** Raw data follows **
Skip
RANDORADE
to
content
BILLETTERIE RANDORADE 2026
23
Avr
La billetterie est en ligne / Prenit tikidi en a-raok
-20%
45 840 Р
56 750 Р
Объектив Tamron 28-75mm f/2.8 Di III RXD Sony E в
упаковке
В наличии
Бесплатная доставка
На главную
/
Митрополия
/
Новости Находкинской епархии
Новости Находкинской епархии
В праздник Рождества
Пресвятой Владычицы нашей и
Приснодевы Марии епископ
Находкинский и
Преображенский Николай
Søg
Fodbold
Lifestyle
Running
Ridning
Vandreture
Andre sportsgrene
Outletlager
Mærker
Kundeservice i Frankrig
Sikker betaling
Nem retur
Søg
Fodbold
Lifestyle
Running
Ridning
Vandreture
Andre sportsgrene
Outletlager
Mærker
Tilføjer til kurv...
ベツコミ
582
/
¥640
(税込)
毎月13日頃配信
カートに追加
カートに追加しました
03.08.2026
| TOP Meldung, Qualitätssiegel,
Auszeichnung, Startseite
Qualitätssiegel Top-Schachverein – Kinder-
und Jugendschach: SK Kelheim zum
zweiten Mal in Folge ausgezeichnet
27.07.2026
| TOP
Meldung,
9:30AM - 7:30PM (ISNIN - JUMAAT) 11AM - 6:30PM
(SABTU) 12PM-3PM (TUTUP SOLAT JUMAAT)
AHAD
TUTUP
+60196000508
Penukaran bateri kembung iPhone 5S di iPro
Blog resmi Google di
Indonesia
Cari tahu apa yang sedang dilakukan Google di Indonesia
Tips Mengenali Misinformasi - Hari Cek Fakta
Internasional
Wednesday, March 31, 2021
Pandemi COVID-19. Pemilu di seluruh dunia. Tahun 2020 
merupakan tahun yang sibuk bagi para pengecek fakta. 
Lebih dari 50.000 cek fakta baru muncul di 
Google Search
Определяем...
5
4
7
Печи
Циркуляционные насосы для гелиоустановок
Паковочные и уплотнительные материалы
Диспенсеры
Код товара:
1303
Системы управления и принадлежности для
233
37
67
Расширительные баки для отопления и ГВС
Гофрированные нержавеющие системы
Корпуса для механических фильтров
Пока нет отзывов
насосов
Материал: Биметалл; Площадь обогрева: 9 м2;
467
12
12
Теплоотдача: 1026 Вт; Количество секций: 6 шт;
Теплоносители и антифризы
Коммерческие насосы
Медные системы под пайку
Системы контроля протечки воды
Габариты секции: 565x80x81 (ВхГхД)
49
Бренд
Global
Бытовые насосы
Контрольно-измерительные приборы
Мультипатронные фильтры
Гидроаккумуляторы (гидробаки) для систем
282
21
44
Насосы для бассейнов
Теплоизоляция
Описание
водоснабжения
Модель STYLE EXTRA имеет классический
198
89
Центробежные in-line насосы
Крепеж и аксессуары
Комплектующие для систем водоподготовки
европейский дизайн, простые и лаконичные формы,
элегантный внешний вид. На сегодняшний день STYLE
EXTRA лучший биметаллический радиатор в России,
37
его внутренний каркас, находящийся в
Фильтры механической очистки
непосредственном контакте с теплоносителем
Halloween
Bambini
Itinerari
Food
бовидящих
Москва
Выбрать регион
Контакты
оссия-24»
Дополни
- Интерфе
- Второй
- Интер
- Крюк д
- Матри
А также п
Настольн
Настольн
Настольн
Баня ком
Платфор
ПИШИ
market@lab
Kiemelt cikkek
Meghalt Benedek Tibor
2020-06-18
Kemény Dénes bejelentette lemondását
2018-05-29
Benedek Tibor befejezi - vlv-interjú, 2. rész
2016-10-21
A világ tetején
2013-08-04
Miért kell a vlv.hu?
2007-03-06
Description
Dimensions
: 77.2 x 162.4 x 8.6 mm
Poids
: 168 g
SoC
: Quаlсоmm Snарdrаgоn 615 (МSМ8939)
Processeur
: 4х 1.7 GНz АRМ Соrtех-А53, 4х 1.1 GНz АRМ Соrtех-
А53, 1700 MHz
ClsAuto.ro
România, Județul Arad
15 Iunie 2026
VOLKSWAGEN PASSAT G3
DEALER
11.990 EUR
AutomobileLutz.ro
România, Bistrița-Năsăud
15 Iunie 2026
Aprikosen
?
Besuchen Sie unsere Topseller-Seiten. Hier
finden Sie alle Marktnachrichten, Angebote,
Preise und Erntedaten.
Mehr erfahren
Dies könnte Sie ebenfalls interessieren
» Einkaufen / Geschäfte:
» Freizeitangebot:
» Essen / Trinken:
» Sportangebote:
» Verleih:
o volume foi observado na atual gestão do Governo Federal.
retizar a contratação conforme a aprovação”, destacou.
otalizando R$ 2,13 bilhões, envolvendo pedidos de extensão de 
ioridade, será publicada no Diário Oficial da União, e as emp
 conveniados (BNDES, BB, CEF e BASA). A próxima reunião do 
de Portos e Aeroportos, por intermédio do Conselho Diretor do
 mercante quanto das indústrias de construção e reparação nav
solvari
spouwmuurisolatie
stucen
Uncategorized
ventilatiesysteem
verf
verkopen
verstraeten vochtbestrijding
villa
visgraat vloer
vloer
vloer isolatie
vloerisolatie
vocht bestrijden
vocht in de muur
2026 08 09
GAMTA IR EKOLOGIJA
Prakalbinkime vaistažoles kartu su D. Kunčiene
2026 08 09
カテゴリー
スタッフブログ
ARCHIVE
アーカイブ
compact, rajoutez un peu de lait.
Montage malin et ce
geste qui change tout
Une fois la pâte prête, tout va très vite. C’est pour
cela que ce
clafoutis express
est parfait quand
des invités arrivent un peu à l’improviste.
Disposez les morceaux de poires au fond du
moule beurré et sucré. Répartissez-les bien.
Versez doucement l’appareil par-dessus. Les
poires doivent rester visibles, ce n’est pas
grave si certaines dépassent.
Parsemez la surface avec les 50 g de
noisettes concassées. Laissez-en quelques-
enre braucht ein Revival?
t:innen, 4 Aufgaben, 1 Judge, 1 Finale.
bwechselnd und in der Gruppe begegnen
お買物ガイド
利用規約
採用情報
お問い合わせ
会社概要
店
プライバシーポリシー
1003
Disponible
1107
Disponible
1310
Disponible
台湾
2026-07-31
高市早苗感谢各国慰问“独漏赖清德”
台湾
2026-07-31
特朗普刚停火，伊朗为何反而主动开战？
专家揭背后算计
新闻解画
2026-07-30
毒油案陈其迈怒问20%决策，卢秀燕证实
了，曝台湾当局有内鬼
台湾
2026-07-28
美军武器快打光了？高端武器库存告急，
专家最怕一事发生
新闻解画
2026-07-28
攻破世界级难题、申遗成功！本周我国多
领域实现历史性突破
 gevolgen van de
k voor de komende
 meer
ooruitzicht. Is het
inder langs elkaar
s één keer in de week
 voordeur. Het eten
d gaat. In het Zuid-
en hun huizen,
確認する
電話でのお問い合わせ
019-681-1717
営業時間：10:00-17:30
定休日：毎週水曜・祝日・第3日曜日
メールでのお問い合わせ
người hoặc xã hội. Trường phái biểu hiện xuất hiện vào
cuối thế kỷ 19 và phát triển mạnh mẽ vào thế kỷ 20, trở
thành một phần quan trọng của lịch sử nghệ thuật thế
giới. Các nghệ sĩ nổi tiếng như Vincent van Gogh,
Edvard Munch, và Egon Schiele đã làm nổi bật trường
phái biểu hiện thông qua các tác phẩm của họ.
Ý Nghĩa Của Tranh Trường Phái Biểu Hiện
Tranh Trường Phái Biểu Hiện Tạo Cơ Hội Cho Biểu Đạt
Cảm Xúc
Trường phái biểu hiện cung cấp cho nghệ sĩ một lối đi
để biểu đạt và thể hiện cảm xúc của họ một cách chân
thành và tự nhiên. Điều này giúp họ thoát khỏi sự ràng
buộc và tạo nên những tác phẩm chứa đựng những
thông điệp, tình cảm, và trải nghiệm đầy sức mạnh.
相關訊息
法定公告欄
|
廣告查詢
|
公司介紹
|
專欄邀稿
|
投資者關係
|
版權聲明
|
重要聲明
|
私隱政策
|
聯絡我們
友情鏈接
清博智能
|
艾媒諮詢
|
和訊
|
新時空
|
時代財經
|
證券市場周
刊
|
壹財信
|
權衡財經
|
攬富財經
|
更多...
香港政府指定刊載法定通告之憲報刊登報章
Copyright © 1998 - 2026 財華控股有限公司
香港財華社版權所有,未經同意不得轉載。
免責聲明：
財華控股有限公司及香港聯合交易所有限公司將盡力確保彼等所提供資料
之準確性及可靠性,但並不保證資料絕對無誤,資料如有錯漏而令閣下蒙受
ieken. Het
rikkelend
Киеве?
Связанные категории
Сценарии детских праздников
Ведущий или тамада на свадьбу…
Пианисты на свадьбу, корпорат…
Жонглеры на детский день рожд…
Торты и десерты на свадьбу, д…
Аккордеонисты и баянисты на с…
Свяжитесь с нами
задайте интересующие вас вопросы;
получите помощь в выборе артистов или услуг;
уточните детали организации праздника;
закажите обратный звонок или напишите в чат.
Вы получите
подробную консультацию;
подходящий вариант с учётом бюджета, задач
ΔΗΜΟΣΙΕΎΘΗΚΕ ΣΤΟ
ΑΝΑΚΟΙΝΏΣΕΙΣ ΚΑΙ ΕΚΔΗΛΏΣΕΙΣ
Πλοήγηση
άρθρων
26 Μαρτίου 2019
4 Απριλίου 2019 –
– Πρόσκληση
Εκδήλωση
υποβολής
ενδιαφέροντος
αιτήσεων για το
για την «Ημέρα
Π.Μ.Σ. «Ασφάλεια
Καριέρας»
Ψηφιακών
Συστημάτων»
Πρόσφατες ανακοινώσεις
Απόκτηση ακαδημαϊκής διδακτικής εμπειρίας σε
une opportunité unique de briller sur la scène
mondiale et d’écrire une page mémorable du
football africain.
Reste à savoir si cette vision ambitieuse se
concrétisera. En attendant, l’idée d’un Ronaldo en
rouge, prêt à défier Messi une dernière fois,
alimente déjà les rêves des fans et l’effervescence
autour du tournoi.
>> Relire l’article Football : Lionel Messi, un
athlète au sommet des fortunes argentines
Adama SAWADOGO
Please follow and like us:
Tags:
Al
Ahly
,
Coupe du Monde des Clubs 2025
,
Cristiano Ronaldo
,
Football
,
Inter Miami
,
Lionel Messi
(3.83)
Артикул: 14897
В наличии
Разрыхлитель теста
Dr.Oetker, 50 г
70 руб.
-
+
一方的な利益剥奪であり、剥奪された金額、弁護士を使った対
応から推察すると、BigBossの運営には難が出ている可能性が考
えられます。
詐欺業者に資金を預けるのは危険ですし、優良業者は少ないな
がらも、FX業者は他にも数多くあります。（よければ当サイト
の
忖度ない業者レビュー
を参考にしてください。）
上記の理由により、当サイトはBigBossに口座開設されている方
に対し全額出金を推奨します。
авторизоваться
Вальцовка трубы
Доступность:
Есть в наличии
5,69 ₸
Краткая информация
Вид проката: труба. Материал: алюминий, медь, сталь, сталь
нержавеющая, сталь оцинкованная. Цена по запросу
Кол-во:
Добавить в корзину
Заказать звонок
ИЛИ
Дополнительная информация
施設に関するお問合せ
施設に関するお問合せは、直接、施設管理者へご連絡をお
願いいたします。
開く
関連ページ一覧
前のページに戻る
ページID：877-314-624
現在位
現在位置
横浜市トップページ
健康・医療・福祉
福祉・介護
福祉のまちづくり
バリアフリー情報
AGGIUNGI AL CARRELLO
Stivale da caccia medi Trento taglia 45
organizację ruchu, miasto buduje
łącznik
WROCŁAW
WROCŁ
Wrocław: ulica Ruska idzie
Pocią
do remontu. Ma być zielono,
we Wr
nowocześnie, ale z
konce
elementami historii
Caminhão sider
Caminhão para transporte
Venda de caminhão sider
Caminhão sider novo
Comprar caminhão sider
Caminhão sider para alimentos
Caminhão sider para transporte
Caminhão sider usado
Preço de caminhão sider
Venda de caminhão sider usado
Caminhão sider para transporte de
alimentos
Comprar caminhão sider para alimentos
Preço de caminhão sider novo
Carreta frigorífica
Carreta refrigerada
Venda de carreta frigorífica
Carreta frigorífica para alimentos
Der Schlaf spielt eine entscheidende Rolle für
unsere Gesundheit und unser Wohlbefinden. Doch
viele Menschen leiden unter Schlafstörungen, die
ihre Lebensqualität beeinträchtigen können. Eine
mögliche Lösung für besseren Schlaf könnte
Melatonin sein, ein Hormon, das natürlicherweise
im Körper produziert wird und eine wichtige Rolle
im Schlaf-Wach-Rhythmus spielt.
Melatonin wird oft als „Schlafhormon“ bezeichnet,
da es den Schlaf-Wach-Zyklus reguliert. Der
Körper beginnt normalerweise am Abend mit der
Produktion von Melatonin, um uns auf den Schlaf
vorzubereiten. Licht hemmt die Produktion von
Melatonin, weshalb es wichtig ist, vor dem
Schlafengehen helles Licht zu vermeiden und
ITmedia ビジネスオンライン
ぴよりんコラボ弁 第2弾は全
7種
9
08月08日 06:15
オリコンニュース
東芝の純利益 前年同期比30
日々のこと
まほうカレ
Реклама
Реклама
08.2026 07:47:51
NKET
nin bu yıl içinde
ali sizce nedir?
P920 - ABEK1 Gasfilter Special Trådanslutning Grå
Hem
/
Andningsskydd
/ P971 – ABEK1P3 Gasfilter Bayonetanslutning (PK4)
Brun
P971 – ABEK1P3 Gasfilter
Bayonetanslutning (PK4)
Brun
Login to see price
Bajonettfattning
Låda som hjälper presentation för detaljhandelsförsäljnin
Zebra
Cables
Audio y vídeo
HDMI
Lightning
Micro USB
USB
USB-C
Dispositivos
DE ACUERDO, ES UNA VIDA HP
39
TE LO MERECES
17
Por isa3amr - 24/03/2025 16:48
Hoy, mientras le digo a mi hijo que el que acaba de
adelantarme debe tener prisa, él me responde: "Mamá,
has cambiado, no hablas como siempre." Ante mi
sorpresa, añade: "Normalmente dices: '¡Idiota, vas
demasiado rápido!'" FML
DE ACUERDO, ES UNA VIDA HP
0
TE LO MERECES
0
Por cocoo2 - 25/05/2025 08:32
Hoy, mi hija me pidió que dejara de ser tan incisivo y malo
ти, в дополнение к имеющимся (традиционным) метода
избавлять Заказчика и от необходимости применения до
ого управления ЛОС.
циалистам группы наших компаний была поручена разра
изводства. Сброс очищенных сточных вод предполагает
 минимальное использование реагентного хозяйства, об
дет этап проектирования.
** End of Raw data **
What you need to do ▸
Show every line in the listing above that carries the word "novo".

Written answer ▸
Caminhão sider novo
Preço de caminhão sider novo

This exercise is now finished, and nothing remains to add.